[Collected data]
-- -- --
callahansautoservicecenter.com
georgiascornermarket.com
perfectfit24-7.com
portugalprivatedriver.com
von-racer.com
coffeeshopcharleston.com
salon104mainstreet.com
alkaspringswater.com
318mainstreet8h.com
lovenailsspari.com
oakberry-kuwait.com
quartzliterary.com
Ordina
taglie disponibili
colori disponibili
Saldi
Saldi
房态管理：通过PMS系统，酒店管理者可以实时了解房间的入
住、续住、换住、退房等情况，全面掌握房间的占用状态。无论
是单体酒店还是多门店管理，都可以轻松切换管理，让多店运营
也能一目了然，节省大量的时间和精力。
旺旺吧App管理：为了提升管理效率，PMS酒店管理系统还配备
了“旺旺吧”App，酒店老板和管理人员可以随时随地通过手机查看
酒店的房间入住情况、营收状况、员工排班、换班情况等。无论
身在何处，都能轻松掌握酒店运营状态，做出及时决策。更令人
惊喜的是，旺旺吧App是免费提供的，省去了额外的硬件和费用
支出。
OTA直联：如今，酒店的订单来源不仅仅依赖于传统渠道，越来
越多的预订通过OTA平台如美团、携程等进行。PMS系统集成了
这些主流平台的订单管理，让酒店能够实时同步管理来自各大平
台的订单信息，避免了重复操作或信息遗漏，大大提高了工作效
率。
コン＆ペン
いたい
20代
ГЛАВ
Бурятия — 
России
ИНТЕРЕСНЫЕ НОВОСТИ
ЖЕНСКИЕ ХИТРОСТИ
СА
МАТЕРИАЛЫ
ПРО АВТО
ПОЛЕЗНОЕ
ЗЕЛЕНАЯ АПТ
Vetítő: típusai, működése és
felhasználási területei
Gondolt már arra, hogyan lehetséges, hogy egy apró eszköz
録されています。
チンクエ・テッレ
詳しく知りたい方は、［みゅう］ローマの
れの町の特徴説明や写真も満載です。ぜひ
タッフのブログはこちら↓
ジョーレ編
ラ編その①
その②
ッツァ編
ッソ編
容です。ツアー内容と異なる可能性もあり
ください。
-- -- --
▶ **WORK REQUEST**:
Going back over the entries above, copy word for word every line from the one that has "salon104mainstreet.com" on through the one that has "也能一目了然，节省大量的时间和精力。".

▶ **WORKED SOLUTION**:
salon104mainstreet.com
alkaspringswater.com
318mainstreet8h.com
lovenailsspari.com
oakberry-kuwait.com
quartzliterary.com
Ordina
taglie disponibili
colori disponibili
Saldi
Saldi
房态管理：通过PMS系统，酒店管理者可以实时了解房间的入
住、续住、换住、退房等情况，全面掌握房间的占用状态。无论
是单体酒店还是多门店管理，都可以轻松切换管理，让多店运营
也能一目了然，节省大量的时间和精力。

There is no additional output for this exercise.